I WANTED TO ASK ARI what he knew about AIDS. I wanted to ask him if he thought about it. More than four thousand gay men had died of it. I’d watched the news with my parents, two days before Dante and I had left to go camping. We saw images of candlelight vigils in San Francisco and New York, and afterward, we didn’t talk about it. A part of me was glad that there hadn’t been some kind of discussion. And I knew that Dante knew something about it because his parents talked about things that were happening in the world all the time.

I wondered if Dante and I just weren’t ready to talk about something that was probably going to affect our lives. And why the hell was I thinking about this just as we were on the outskirts of the city?



* * *



When I pulled up into the driveway, my mom and Legs were sitting on the front steps, my mom reading a book.

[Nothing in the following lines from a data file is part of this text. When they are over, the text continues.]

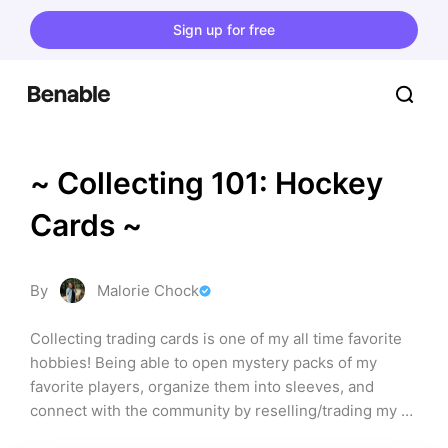
Sign up for free
~ Collecting 101: Hockey 
Cards ~
By
Malorie Chock
Collecting trading cards is one of my all time favorite 
hobbies! Being able to open mystery packs of my 
favorite players, organize them into sleeves, and 
connect with the community by reselling/trading my 
duplicates is the most fun thing ever!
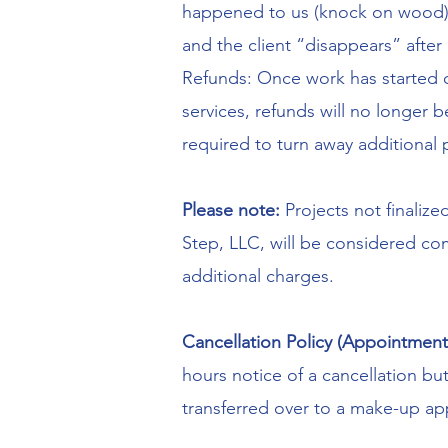
happened to us (knock on wood), 
and the client “disappears” after
Refunds: Once work has started o
services, refunds will no longer
required to turn away additional 
Please note:
Projects not finalize
Step, LLC, will be considered com
additional charges.
Cancellation Policy (Appointment
hours notice of a cancellation but
transferred over to a make-up a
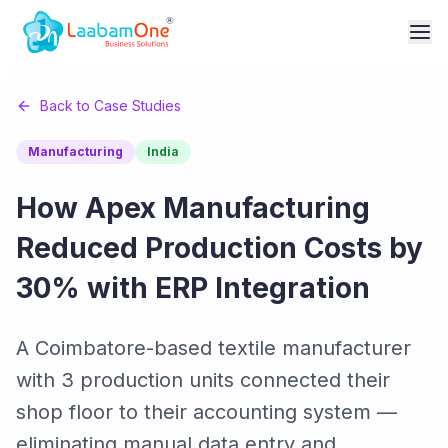
Back to Case Studies
Manufacturing
India
How Apex Manufacturing
Reduced Production Costs by
30% with ERP Integration
A Coimbatore-based textile manufacturer
with 3 production units connected their
shop floor to their accounting system —
eliminating manual data entry and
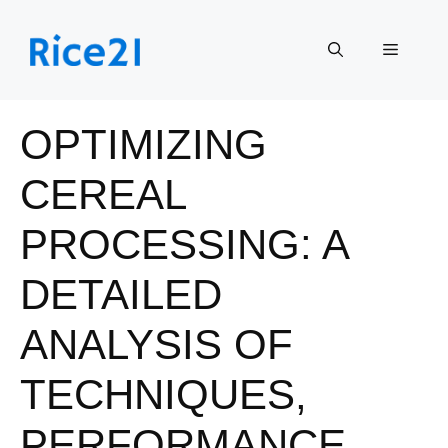
Skip
to
Menu
content
OPTIMIZING
CEREAL
PROCESSING: A
DETAILED
ANALYSIS OF
TECHNIQUES,
PERFORMANCE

Legs sat up and barked. I thought of the day I found her. I thought of me, my legs in a cast. I sat next to her and kissed the top of her head.

Dante reached down and hugged my mom.

“Nice,” she said. “You both smell like smoke.”

Dante smiled. “Ari turned me into a real camper.” He sat on the front steps and started loving on Legs.

I rolled my eyes. “Yeah, I turned Dante into a regular Eagle Scout.”

My dad came out of the house. “Back in one piece, I see.” He looked over at Dante. “He wasn’t too hard on you, was he?”

“No, sir. And I learned how to pitch a tent.”

The wiseass in me almost wanted to say, And we also learned how to have sex. All of a sudden, I felt a little ashamed of myself. I almost felt myself blushing. Shame. Where did that word come from? For that one moment, I felt dirty. I felt like I’d done something really, really dirty.

It was so easy just to be with Dante. When we touched, it seemed like it was something pure. What wasn’t easy was learning how to live in the world, with all of its judgments. Those judgments managed to make their way into my body. It was like swimming in a storm at sea. Any minute, you could drown. At least it felt like that. One minute the sea was calm. And then there was a storm. And the problem, with me, anyway, was that the storm lived inside me.



* * *



It was good to be back in my own truck. Dante started to take off his shoes. “Don’t you think it would be better idea if you showed up wearing tennis shoes?”

Dante smiled. Then tied his shoelaces.

As I pulled up in front of his house, I glanced over at Dante. “Are you ready to face the music?”

“It’s like I said, they probably didn’t even notice.”

I shrugged. “I guess we’ll find out. Unless you want to go alone.”

He shot me a look. “Oh, what the hell, come in and say hi to my mom and dad.”



* * *



Mr. Quintana was sitting in his chair, reading a book, and Mrs. Quintana was reading a magazine. They both looked up and smiled at us when we walked in the door. “I can smell the smoke from here,” Mrs. Quintana said.